Airfield information
- Elevation: −5 metres (−16 ft) AMSL
Runways
| Direction | Length and surface |
| 00/00 | Concrete |

= RAF Aboukir =

Former Royal Air Force station near Alexandria, Egypt

Royal Air Force Aboukir or more simply RAF Aboukir is a former Royal Air Force station located 6.6 mi northwest of Kafr El-Dawar and 7.2 mi east of Alexandria, Egypt.

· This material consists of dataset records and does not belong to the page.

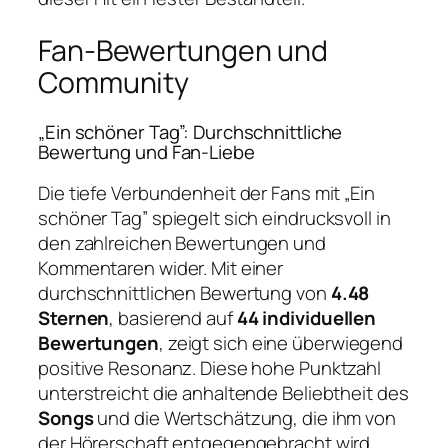
Fan-Bewertungen und
Community
„Ein schöner Tag”: Durchschnittliche
Bewertung und Fan-Liebe
Die tiefe Verbundenheit der Fans mit „Ein
schöner Tag” spiegelt sich eindrucksvoll in
den zahlreichen Bewertungen und
Kommentaren wider. Mit einer
durchschnittlichen Bewertung von
4.48
Sternen
, basierend auf
44 individuellen
Bewertungen
, zeigt sich eine überwiegend
positive Resonanz. Diese hohe Punktzahl
unterstreicht die anhaltende Beliebtheit des
Songs
und die Wertschätzung, die ihm von
der Hörerschaft entgegengebracht wird.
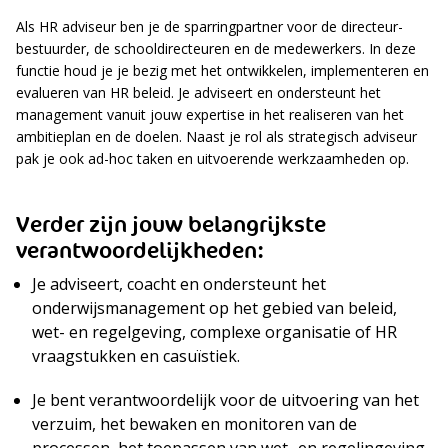
Als HR adviseur ben je de sparringpartner voor de directeur-
bestuurder, de schooldirecteuren en de medewerkers. In deze
functie houd je je bezig met het ontwikkelen, implementeren en
evalueren van HR beleid. Je adviseert en ondersteunt het
management vanuit jouw expertise in het realiseren van het
ambitieplan en de doelen. Naast je rol als strategisch adviseur
pak je ook ad-hoc taken en uitvoerende werkzaamheden op.
Verder zijn jouw belangrijkste
verantwoordelijkheden:
Je adviseert, coacht en ondersteunt het
onderwijsmanagement op het gebied van beleid,
wet- en regelgeving, complexe organisatie of HR
vraagstukken en casuïstiek.
Je bent verantwoordelijk voor de uitvoering van het
verzuim, het bewaken en monitoren van de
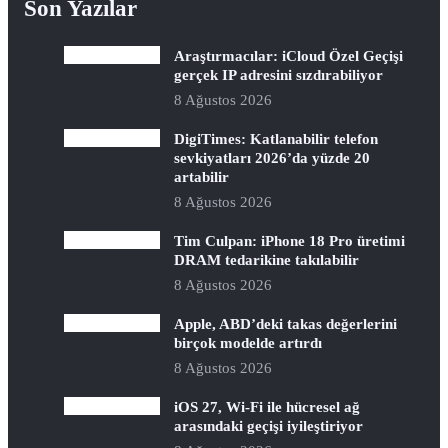
Son Yazılar
Araştırmacılar: iCloud Özel Geçişi
gerçek IP adresini sızdırabiliyor
8 Ağustos 2026
DigiTimes: Katlanabilir telefon
sevkiyatları 2026’da yüzde 20
artabilir
8 Ağustos 2026
Tim Culpan: iPhone 18 Pro üretimi
DRAM tedarikine takılabilir
8 Ağustos 2026
Apple, ABD’deki takas değerlerini
birçok modelde artırdı
8 Ağustos 2026
iOS 27, Wi-Fi ile hücresel ağ
arasındaki geçişi iyileştiriyor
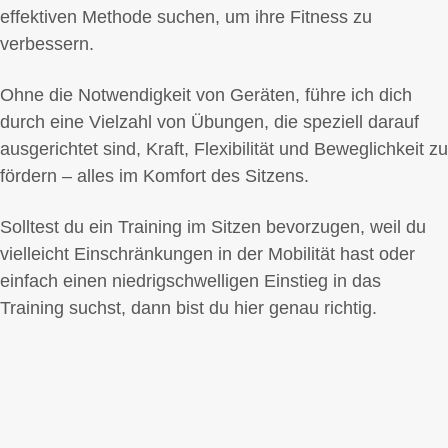
effektiven Methode suchen, um ihre Fitness zu
verbessern.
Ohne die Notwendigkeit von Geräten, führe ich dich
durch eine Vielzahl von Übungen, die speziell darauf
ausgerichtet sind, Kraft, Flexibilität und Beweglichkeit zu
fördern – alles im Komfort des Sitzens.
Solltest du ein Training im Sitzen bevorzugen, weil du
vielleicht Einschränkungen in der Mobilität hast oder
einfach einen niedrigschwelligen Einstieg in das
Training suchst, dann bist du hier genau richtig.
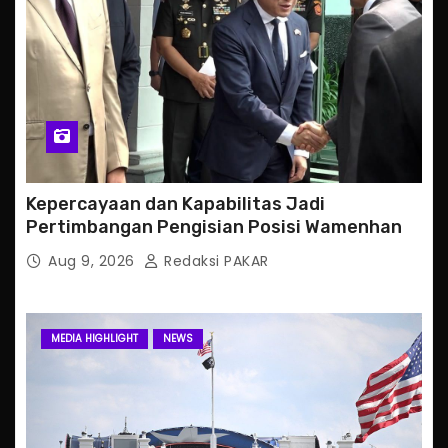
Kepercayaan dan Kapabilitas Jadi
Pertimbangan Pengisian Posisi Wamenhan
Aug 9, 2026
Redaksi PAKAR
MEDIA HIGHLIGHT
NEWS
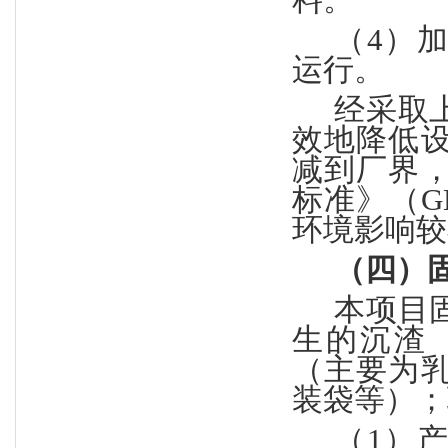
料。
（
4）
运行。
经采取
效地降低
减到厂界
标准》（
G
环境影响较
（四）
本项目
生的沉渣
（主要为
装袋等）；
（
1）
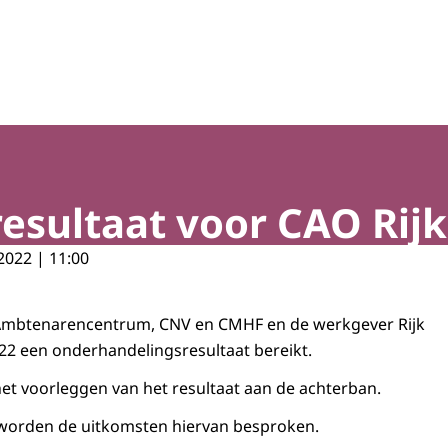
sultaat voor CAO Rijk
2022 | 11:00
Ambtenarencentrum, CNV en CMHF en de werkgever Rijk
22 een onderhandelingsresultaat bereikt.
het voorleggen van het resultaat aan de achterban.
 worden de uitkomsten hiervan besproken.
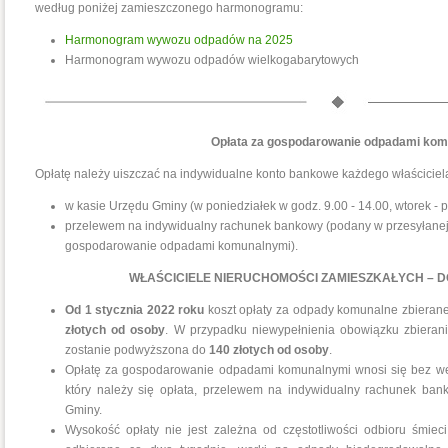
według poniżej zamieszczonego harmonogramu:
Harmonogram wywozu odpadów na 2025
Harmonogram wywozu odpadów wielkogabarytowych
Opłata za gospodarowanie odpadami ko
Opłatę należy uiszczać na indywidualne konto bankowe każdego właściciel
w kasie Urzędu Gminy (w poniedziałek w godz. 9.00 - 14.00, wtorek - p
przelewem na indywidualny rachunek bankowy (podany w przesyłanej i
gospodarowanie odpadami komunalnymi).
WŁAŚCICIELE NIERUCHOMOŚCI ZAMIESZKAŁYCH – 
Od 1 stycznia 2022 roku
koszt opłaty za odpady komunalne zbieran
zł
otych od osoby
. W przypadku niewypełnienia obowiązku zbieran
zostanie podwyższona do
140 złotych od osoby
.
Opłatę za gospodarowanie odpadami komunalnymi wnosi się bez we
który należy się opłata, przelewem na indywidualny rachunek ba
Gminy.
Wysokość opłaty nie jest zależna od częstotliwości odbioru śmi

Between 1916 and 1947 a number of units and squadrons were based there, including the central depot for RAF Middle East until 12 November 1939.

There were two RAF stations near Aboukir: RAF Aboukir was located inland and RAF Aboukir Bay located on the seafront and used by seaplanes.

==History==

The bases was used by the following squadrons:
- Aboukir
  - No. 29 Squadron RAF between 6 August 1936 and 12 September 1936 with Fairey Gordon light bombers.
  - No. 56 Squadron RAF reformed here on 1 February 1920 with the Sopwith Snipe with a detachment at San Stephano until August 1923. However 56 Squadron was disbanded on 23 September 1922.
  - No. 64 Squadron RAF from 1 August 1936 with the Hawker Demon until 16 August 1936 when the squadron moved to the United Kingdom.
  - No. 80 Squadron RAF between 10 June 1919 and 1 February 1920 when the squadron disbanded, the squadron flew the Snipe.
  - No. 94 Squadron RAF between August and October 1944 as a detachment with the Supermarine Spitfire VB.
  - No. 112 Squadron RAF from 22 April 1941 and 31 May 1941 as a detachment with Hawker Hurricane I.
  - No. 123 (East India) Squadron RAF between 19 June 1942 and 19 July 1942 with the Spitfire VB.
  - No. 142 Squadron RAF from 13 October 1935 and 26 October 1935 with the Hawker Hart.
  - No. 145 Squadron RAF was formed here on 15 May 1918 before moving to Abu Sueir on 1 June 1918.
  - No. 208 Squadron RAF as a detachment between 18 April 1936 and 28 September 1938 with the Hawker Demon.
  - No. 237 (Rhodesia) Squadron RAF as a detachment between 25 February 1944 and 19 April 1944 with the Spitfire VC & IX.
  - No. 252 Squadron RAF between 6 February 1945 and 10 February 1945 with the Bristol Beaufighter X.
  - No. 294 Squadron RAF as a detachment between 29 March 1944 and 6 June 1945 with Vickers Wellington IC.
  - No. 451 Squadron RAAF between 12 May 1941 and 1 July 1941 with the Hurricane I.
  - No. 603 (City of Edinburgh) Squadron AAF between 21 December 1942 and 25 January 1943 with no aircraft.
  - No. 651 Squadron RAF between 9 and 10 November 1945 with the Taylorcraft Auster V .
- Aboukir Bay
  - No. 204 Squadron RAF between 27 September and 22 October 1935 with the Supermarine Southampton II and Supermarine Scapa
  - No. 228 Squadron RAF between 19 July and 13 September 1940 with the Short Sunderland I
  - No. 230 Squadron RAF between May 1940 and 3 July 1942 with the Sunderland I/II/III
    - No. 2 Yugoslav (floatplane) Squadron between May 1941 and April 1942 with the Dornier Do 22 and Rogožarski SIM-XIV-H

The bases was also used by a number of different units during its lifetime:
- Headquarters 20th (Reserve) Wing RFC between 25 July 1916 and 31 May 1917.
- RAF Depot, Middle East between 7 October and 12 November 1939.
- No. 103 Maintenance Unit RAF between 12 November 1939 and 30 October 1946.

==Current use==
The site is un-recognizable and is used for farming.